By adopting a multi-process/multi-thread method to construct each processing module of the framework and flexibly matching the number of processes/threads started by each module, the high-performance concurrent video processing speed is improved as much as possible, and the real-time application requirement is met. Meanwhile, the frame is not limited to a specific language, and the expansibility is strong.

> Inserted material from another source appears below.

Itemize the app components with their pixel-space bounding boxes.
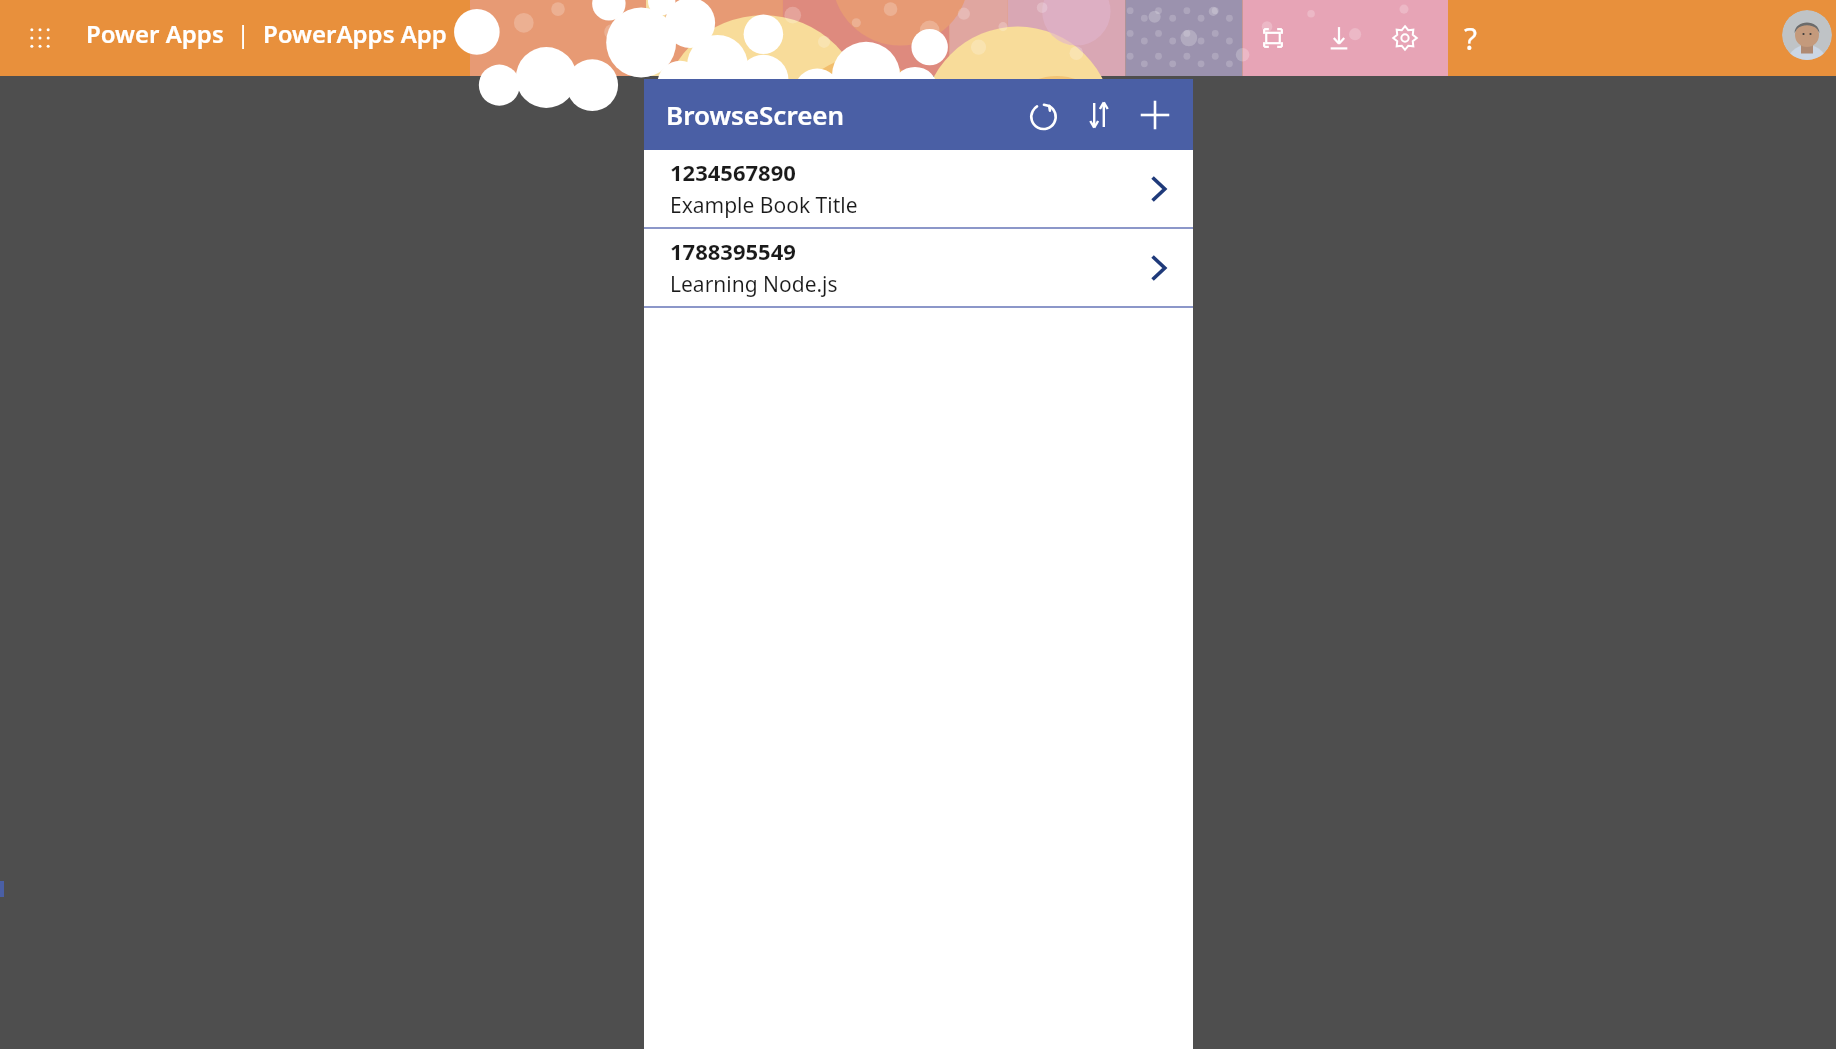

In light of the foregoing description of the preferred embodiment of the present invention, many modifications and variations will be apparent to those skilled in the art without departing from the spirit and scope of the invention. The technical scope of the present invention is not limited to the content of the specification, and must be determined according to the scope of the claims.

Claims

1. A processing method based on a high-performance concurrent video real-time processing framework is characterized by comprising the following steps:

the step A specifically comprises the following steps:

a3: and dispatching and distributing the video frames to a CPU pretreatment module: the scheduling and distributing submodule carries out quality assurance and frame disorder processing on data generated by the decoding process/thread and distributes the data to a subsequent GPU reasoning module according to a modulo remainder rule;

b: CPU preprocessing is carried out on the decoded video frame;

the CPU pretreatment comprises the following steps:

b3: the scheduling and distributing submodule of the CPU distributes a result generated by the preprocessing process to a subsequent GPU reasoning submodule according to a modulo remainder rule;

the GPU model batch reasoning specifically comprises the following steps:

c4: performing model batch reasoning on the temporary list data;

c6: emptying the temporary list data, and repeating the step C2;

d: performing CPU post-processing on the result after model batch reasoning;

d3: distributing a result generated by the CPU post-processing process to a model reasoning module of the next stage according to a modulo remainder rule or sending the result to a final result analysis module;

2. The processing method based on the high-performance concurrent video real-time processing framework according to claim 1, wherein: the procedure for analysis of the results was as follows: if a certain path of video analysis task is completed, notifying a video management submodule in a video decoding module to change or terminate the path of video source and release the shared memory occupied by the path of video source, otherwise, continuously performing hard decoding.

3. The processing method based on the high-performance concurrent video real-time processing framework according to claim 1, wherein: video formats include MPEG, AVI, MOV, WMV, 3GP, RM/RMVB, FLV/F4V, and H.264/H.265.